Gillen excitedly wrote to Spencer:

It was a happy inspiration that caused you to start me working out the wanderings of the various totems and much of the information now going to you is the outcome of that work, if we had possessed this information before the Engwura (final initiation ceremonies) it would have helped us to a better understanding of the various ceremonies but even now it throws a flood of light upon them and will help you to write definitely as to their import.

Spencer and Gillen were cautious with their terms. They did not want our language to obscure cultural difference. They used Alcheringa rather than Dreamtime. As for the ‘sacred’, Gillen did not like its translation either, since it was more ‘a blending of the sacred and the miraculous’. When it came to the sacred objects, the carved stones and wood boards called Churinga, no other word would do. There are many exciting (and excitable) letters here about the Churinga and their place in the culture. One of Gillen’s most thoughtful outbursts would please a modern relativist: ‘Men sprung from Churinga, that is from something sacred in the animal or man, just as the Virgin Mary appears at Lourdes, though unless you want to bring down upon me the anathema of the Holy Church don’t quote me as saying so.’

Eventually, Gillen had to recognise that his own energetic collecting of Churinga could be sacrilege. For years he had shipped crates of the things to Stirling in Adelaide, and Spencer at the Museum of Victoria. Many, admittedly, had been given to him by the old men. But others came from plunder of the secret sacred storehouses. When Gillen got news of the death of an Aboriginal man after such a raid, he was deeply ashamed, and vowed to Spencer to steer clear of such transgressions in the future. In this and other ways Gillen came to a modern kind of sense.
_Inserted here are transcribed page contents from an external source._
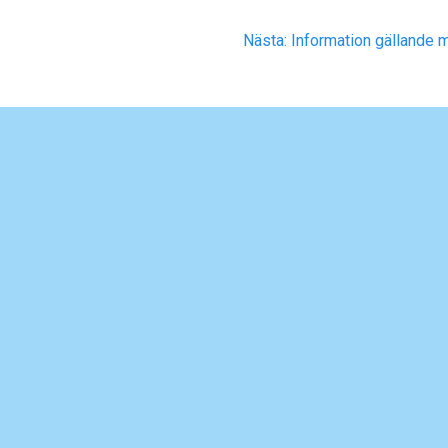
Nästa
Nästa:
Information gällande m
inlägg: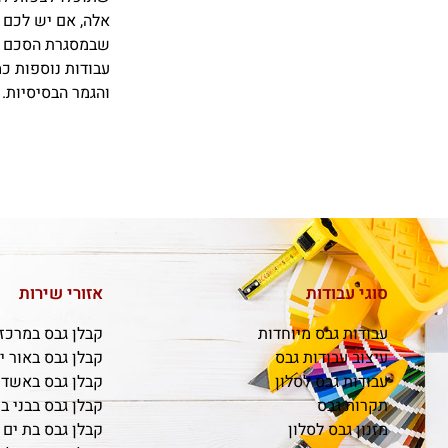
אלה, אם יש לכם 
שבמסגרת הסכם העב
עבודות נוספות כמ
והגמר הבסיסיות.
סוגי עבודות
אזורי שירות
עבודות גבס מיוחדות
קבלן גבס במרכז
עיצוב עבודות גבס
קבלן גבס באור י
עבודות גבס לסלון
קבלן גבס באשדו
תקרות גבס
קבלן גבס בבני ב
מזנון גבס לסלון
קבלן גבס בת ים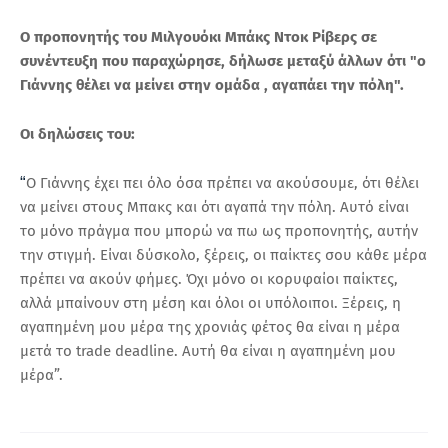
Ο προπονητής του Μιλγουόκι Μπάκς Ντοκ Ρίβερς σε
συνέντευξη που παραχώρησε, δήλωσε μεταξύ άλλων ότι "ο
Γιάννης θέλει να μείνει στην ομάδα , αγαπάει την πόλη".
Οι δηλώσεις του:
“
Ο Γιάννης έχει πει όλο όσα πρέπει να ακούσουμε, ότι θέλει
να μείνει στους Μπακς και ότι αγαπά την πόλη. Αυτό είναι
το μόνο πράγμα που μπορώ να πω ως προπονητής, αυτήν
την στιγμή. Είναι δύσκολο, ξέρεις, οι παίκτες σου κάθε μέρα
πρέπει να ακούν φήμες. Όχι μόνο οι κορυφαίοι παίκτες,
αλλά μπαίνουν στη μέση και όλοι οι υπόλοιποι. Ξέρεις, η
αγαπημένη μου μέρα της χρονιάς φέτος θα είναι η μέρα
μετά το trade deadline. Αυτή θα είναι η αγαπημένη μου
μέρα”.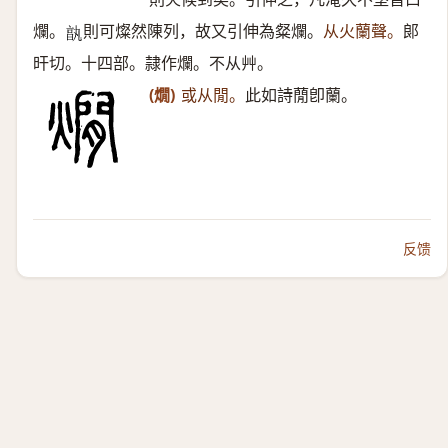
爛。
則可燦然陳列，故又引伸為粲爛。
从火蘭聲。
郞
𠅩
旰切。十四部。隷作爛。不从艸。
(燗)
或从閒。
此如詩蕑卽蘭。
反馈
In the end, Gillen was hardly rewarded for his labours. He was never even elected to the full Fellowship of the Royal Anthropological Institute – perhaps, Mulvaney suggests, because of the sectarian fevers of the times; perhaps because he had so offended the pastoralists with the arrest of Willshire.
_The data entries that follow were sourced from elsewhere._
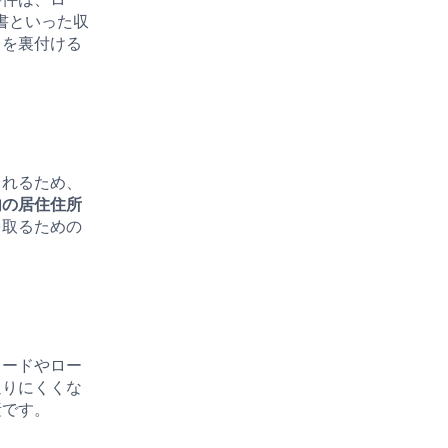
書といった収
とを裏付ける
られるため、
内の居住住所
を取るための
カードやロー
通りにくくな
素です。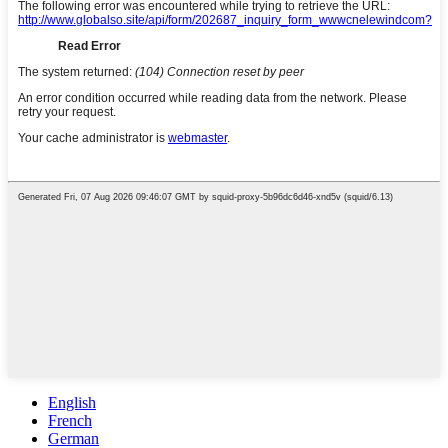
English
French
German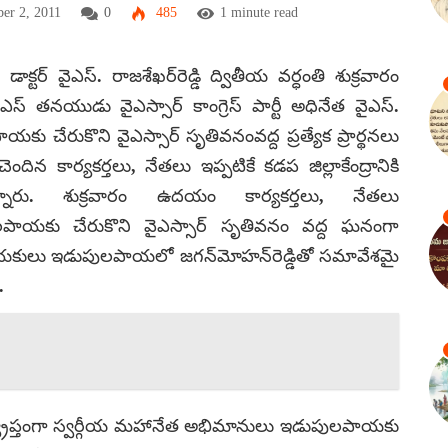
er 2, 2011
0
485
1 minute read
క్టర్ వైఎస్. రాజశేఖర్‌రెడ్డి ద్వితీయ వర్ధంతి శుక్రవారం
ఎస్ తనయుడు వైఎస్సార్ కాంగ్రెస్ పార్టీ అధినేత వైఎస్.
ు చేరుకొని వైఎస్సార్ సృతివనంవద్ద ప్రత్యేక ప్రార్థనలు
 చెందిన కార్యకర్తలు, నేతలు ఇప్పటికే కడప జిల్లాకేంద్రానికి
న్నారు. శుక్రవారం ఉదయం
కార్యకర్తలు, నేతలు
పాయకు చేరుకొని వైఎస్సార్ సృతివనం వద్ద ఘనంగా
లు, నాయకులు ఇడుపులపాయలో జగన్‌మోహన్‌రెడ్డితో సమావేశమై
.
వ్య్రాప్తంగా స్వర్గీయ మహానేత అభిమానులు ఇడుపులపాయకు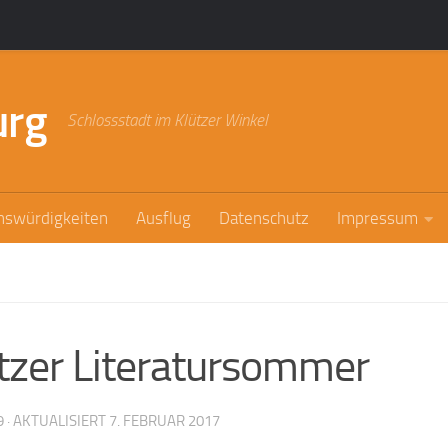
urg
Schlossstadt im Klützer Winkel
nswürdigkeiten
Ausflug
Datenschutz
Impressum
ützer Literatursommer
9
· AKTUALISIERT
7. FEBRUAR 2017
Gillen died on a poor Government pension in 1912, after years of painful decline with a motor neurone disease. His wife Amelia had nursed him to the end; and Spencer, the prestigious, wealthy Professor who had asked so much of her husband, wrote to her about his love and admiration for her Gillen. But that was not enough for the ‘little wife’ in her bitterness. It seems she destroyed all the Spencer letters to which Gillen had replied, thus suggesting a profane domain for further study when the ethnology of the ethnology of Centralia is eventually written.
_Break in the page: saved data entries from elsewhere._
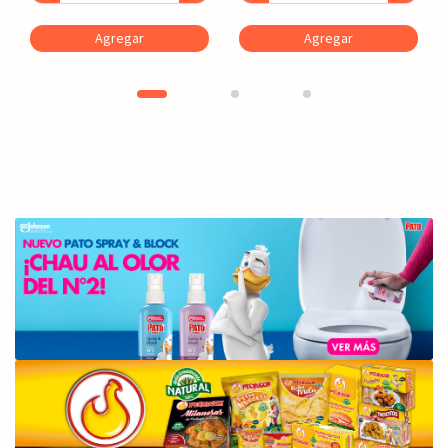
Agregar
Agregar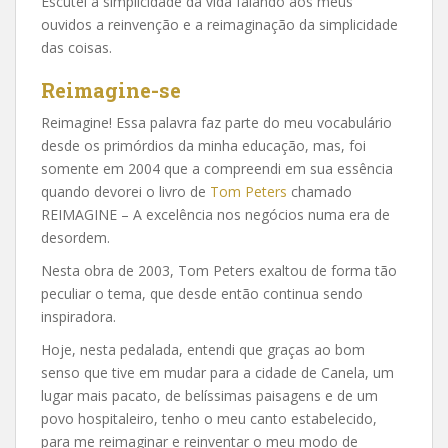
Escutei a simplicidade da vida falando aos meus
ouvidos a reinvenção e a reimaginação da simplicidade
das coisas.
Reimagine-se
Reimagine! Essa palavra faz parte do meu vocabulário
desde os primórdios da minha educação, mas, foi
somente em 2004 que a compreendi em sua essência
quando devorei o livro de
Tom Peters
chamado
REIMAGINE – A excelência nos negócios numa era de
desordem.
Nesta obra de 2003, Tom Peters exaltou de forma tão
peculiar o tema, que desde então continua sendo
inspiradora.
Hoje, nesta pedalada, entendi que graças ao bom
senso que tive em mudar para a cidade de Canela, um
lugar mais pacato, de belíssimas paisagens e de um
povo hospitaleiro, tenho o meu canto estabelecido,
para me reimaginar e reinventar o meu modo de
Still, even without Spencer, this book is a great production. It has many of Spencer and Gillen’s superb photographs, and a glossary of Arrernte terms that does more good work for the general reader than most anthropology books. The footnotes are marvellous in their thoroughness, and the introductions by Mulvaney and Morphy open up the important academic discussions we now have to have. In a word, Hyland House is to be congratulated for this production, albeit with the help of private funds, including some from the Gillen family. I also hope that the academic publishing houses, M.U.P. included, who found the manuscript uneconomic, might drop their gaze with at least a touch of embarrassment.